A typical situation is described in figure \ref{fig:classificationexample}, in which after visualizing the data we are able to find the posterior distribution and so the hypothesis that has the highest probability to be the true one.

\paragraph*{Bayes' update}
In this setting we're working with two quantities: the \textit{prior} distribution and the \textit{likelihood} function. The likelihood function is the generative mechanism of the data, while the prior distribution is the information we have about the classes before observing the data. These two quantities are connected to the posterior distribution by \textbf{Bayes' rule}.
Let's recall the Bayes' rule:
\[
    \mu(\theta \mid X) = \frac{\pi(\theta) \ell(X \mid \theta)}{\sum_{\theta'} \pi(\theta') \ell(X \mid \theta')} \propto \pi(\theta) \ell(X \mid \theta)
\]

This posterior function is also said to be the \textbf{belief} of the system. It is the probability that the true class is $\theta$ given the data $X$. Clearly, this function is a \textit{probability mass function}.
The process of finding the posterior distribution from the prior distribution and the likelihood function is called \textbf{Bayes' update}.

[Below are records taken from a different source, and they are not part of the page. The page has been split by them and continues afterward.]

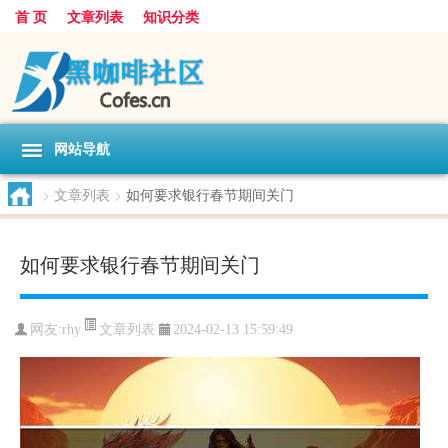
首 页
文章列表
知识分类
网站导航
>
文章列表
>
如何要求银行春节期间关门
如何要求银行春节期间关门
文章列表
网友:
rhy
2024-02-13 15:59:49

The denominator of the Bayes' rule is a normalizing constant that makes the posterior distribution a probability mass function. It is also called \textbf{marginal distribution}.
When $X$ is frozen, the marginal distribution is just a normalizing constant, so the belief is proportional to prior times the likelihood.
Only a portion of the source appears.